Cities offer stimulation, but not the kind our nervous systems recognize as nourishing. We’re homesick for a relationship with place that most of us have never experienced—the deep familiarity that comes from knowing a particular patch of earth through all its seasons, from understanding which plants are medicine and which are food, from feeling ourselves part of a community that includes more-than-human beings.
Happy’s grandmother in Sylhet comes closest to this old way of knowing. She can predict rain by the behavior of ants, knows which trees will fruit before the trees seem to know it themselves. When she tends her garden, she’s not imposing order on chaos—she’s participating in an ancient conversation between human consciousness and the intelligence of growing things.

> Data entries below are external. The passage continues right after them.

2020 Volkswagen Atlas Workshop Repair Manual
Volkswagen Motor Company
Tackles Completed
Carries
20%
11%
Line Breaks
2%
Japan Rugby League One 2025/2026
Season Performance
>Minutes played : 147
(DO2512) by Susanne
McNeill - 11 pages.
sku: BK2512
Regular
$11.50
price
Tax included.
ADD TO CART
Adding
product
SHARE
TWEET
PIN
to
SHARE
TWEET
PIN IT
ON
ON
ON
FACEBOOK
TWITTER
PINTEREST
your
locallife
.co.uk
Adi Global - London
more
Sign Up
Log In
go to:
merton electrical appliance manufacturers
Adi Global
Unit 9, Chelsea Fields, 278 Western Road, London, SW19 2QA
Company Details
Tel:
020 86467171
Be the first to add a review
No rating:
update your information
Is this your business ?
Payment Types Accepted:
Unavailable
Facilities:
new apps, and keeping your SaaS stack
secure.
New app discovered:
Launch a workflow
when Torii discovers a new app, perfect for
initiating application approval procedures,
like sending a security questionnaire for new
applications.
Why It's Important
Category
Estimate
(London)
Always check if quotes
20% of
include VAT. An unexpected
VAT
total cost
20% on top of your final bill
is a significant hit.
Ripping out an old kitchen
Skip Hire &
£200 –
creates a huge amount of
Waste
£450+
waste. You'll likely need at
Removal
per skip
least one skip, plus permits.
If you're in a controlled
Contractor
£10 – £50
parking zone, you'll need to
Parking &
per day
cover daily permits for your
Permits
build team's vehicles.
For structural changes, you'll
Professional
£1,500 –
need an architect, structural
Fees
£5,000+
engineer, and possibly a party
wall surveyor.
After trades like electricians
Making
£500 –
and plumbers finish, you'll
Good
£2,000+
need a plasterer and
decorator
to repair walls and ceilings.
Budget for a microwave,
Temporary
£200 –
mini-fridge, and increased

But even she carries the sadness of disconnection. The forests of her childhood have been cleared, the rivers polluted, the seasons themselves unreliable now. She’s homesick for a version of her own landscape that existed only in her grandmother’s time.
This is the deepest tragedy of our moment: we’re not just destroying wilderness, we’re destroying the possibility of home. Every extinct species takes with it some part of the conversation that made humans feel like we belonged on this planet. Every cleared forest eliminates another chance for our children to experience the particular peace that comes from being appropriately small in the presence of something vast and alive.

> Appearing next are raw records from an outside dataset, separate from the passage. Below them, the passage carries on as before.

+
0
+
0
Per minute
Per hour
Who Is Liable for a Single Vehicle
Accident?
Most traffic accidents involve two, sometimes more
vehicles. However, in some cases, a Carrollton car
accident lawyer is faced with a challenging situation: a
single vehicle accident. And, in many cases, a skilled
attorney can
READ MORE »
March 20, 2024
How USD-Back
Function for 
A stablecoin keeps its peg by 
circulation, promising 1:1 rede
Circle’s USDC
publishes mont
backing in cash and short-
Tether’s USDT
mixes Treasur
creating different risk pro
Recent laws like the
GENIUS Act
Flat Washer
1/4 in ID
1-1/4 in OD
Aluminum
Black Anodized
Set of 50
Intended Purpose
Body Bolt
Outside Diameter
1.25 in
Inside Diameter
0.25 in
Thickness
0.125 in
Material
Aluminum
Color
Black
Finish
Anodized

The homesickness we feel for wilderness we’ve never known isn’t nostalgia—it’s grief. We’re mourning the loss of our own nature, the severing of connections that took millions of years to establish. We ache for wild places because wild places are where we learned to be human, where we developed the capacities for wonder and humility and complex relationship that distinguish us from machines.
Without wilderness, we forget who we are. We become homesick for ourselves.

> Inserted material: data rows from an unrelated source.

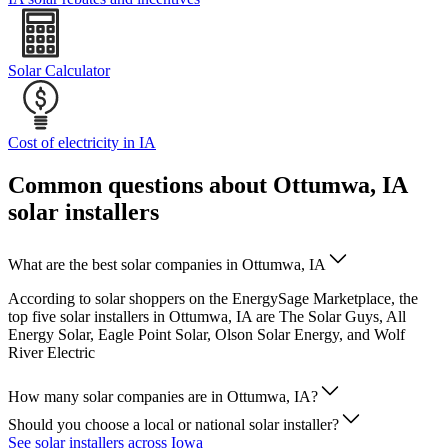
Solar Calculator
Cost of electricity in IA
Common questions about Ottumwa, IA
solar installers
What are the best solar companies in Ottumwa, IA
According to solar shoppers on the EnergySage Marketplace, the
top five solar installers in Ottumwa, IA are The Solar Guys, All
Energy Solar, Eagle Point Solar, Olson Solar Energy, and Wolf
River Electric
How many solar companies are in Ottumwa, IA?
Should you choose a local or national solar installer?
See solar installers across Iowa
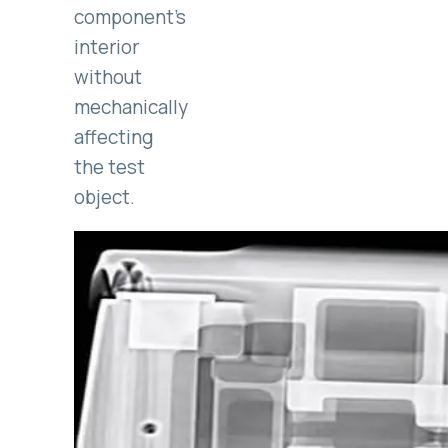
component’s
interior
without
mechanically
affecting
the test
object.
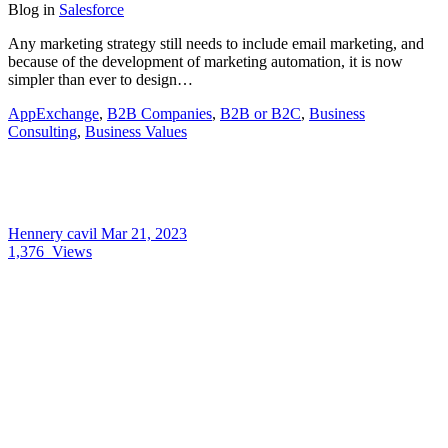
Blog
in
Salesforce
Any marketing strategy still needs to include email marketing, and
because of the development of marketing automation, it is now
simpler than ever to design…
AppExchange
,
B2B Companies
,
B2B or B2C
,
Business
Consulting
,
Business Values
Hennery cavil
Mar 21, 2023
1,376
Views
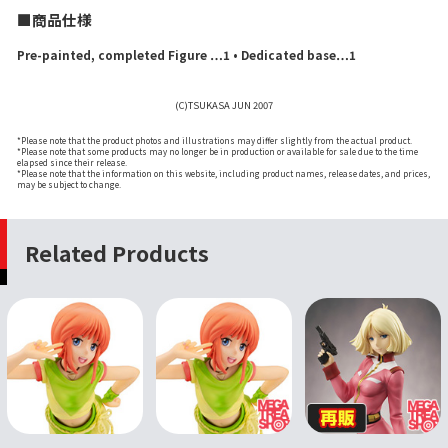
■商品仕様
Pre-painted, completed Figure …1 • Dedicated base…1
(C)TSUKASA JUN 2007
*Please note that the product photos and illustrations may differ slightly from the actual product.
*Please note that some products may no longer be in production or available for sale due to the time
elapsed since their release.
*Please note that the information on this website, including product names, release dates, and prices,
may be subject to change.
Related Products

In dreams, I sometimes find myself in forests that never existed—trees taller than any I’ve seen, clearings filled with light that seems different from ordinary sunlight, paths that feel familiar though I’ve never walked them. I wake from these dreams with the strange sadness of remembering something I’ve lost, though I can’t say what or when.
Maybe these aren’t my dreams at all. Maybe they’re the dreams of my species, our collective memory of the world we evolved to inhabit, the world we’re still homesick for even as we finish destroying it.
The question that keeps me awake is whether we can find our way home to a place that no longer exists, whether it’s possible to heal a homesickness that gets deeper every day, as the last wild places disappear and our children inherit an earth that their bodies will remember but never recognize.